> _What you have to do_: No pictures belong in the copy. Reproduce exactly the lines beginning at the line containing "7 августа 2022 года, воскресенье" and continuing to the end of the entries below.

> _Stored entries_:

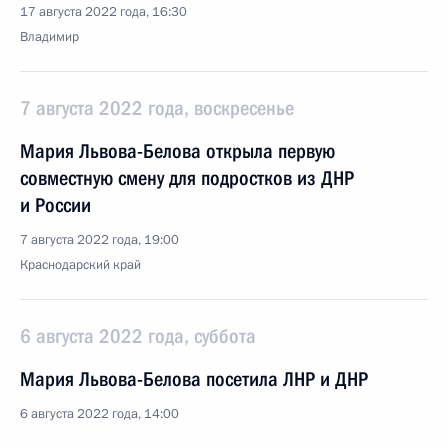
17 августа 2022 года, 16:30
Владимир
7 августа 2022 года, воскресенье
Мария Львова-Белова открыла первую
совместную смену для подростков из ДНР
и России
7 августа 2022 года, 19:00
Краснодарский край
6 августа 2022 года, суббота
Мария Львова-Белова посетила ЛНР и ДНР
6 августа 2022 года, 14:00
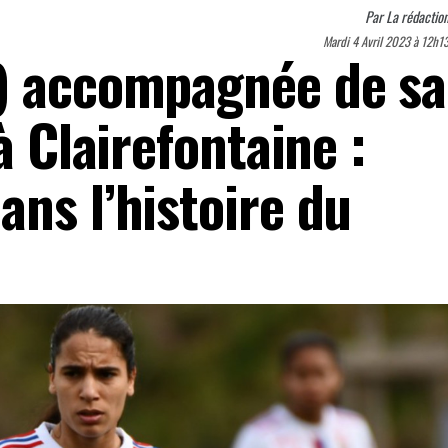
Par
La rédactio
Mardi 4 Avril 2023 à 12h1
) accompagnée de sa
à Clairefontaine :
ns l’histoire du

> _Task response_:
7 августа 2022 года, воскресенье
Мария Львова-Белова открыла первую
совместную смену для подростков из ДНР
и России
7 августа 2022 года, 19:00
Краснодарский край
6 августа 2022 года, суббота
Мария Львова-Белова посетила ЛНР и ДНР
6 августа 2022 года, 14:00
Par
La rédactio
Mardi 4 Avril 2023 à 12h1
) accompagnée de sa
à Clairefontaine :
ns l’histoire du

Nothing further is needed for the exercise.